DATASET ENTRIES –
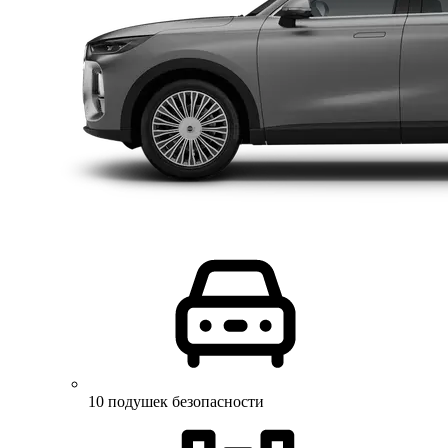
10 подушек безопасности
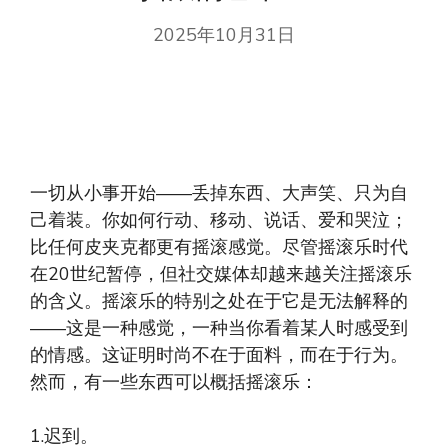
2025年10月31日
一切从小事开始——丢掉东西、大声笑、只为自
己着装。你如何行动、移动、说话、爱和哭泣；
比任何皮夹克都更有摇滚感觉。尽管摇滚乐时代
在20世纪暂停，但社交媒体却越来越关注摇滚乐
的含义。摇滚乐的特别之处在于它是无法解释的
——这是一种感觉，一种当你看着某人时感受到
的情感。这证明时尚不在于面料，而在于行为。
然而，有一些东西可以概括摇滚乐：
1.迟到。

PROBLEM STATEMENT – Leave out the pictures and retype the rest of the entries exactly.

RESPONSE BOX –
10 подушек безопасности
2025年10月31日
一切从小事开始——丢掉东西、大声笑、只为自
己着装。你如何行动、移动、说话、爱和哭泣；
比任何皮夹克都更有摇滚感觉。尽管摇滚乐时代
在20世纪暂停，但社交媒体却越来越关注摇滚乐
的含义。摇滚乐的特别之处在于它是无法解释的
——这是一种感觉，一种当你看着某人时感受到
的情感。这证明时尚不在于面料，而在于行为。
然而，有一些东西可以概括摇滚乐：
1.迟到。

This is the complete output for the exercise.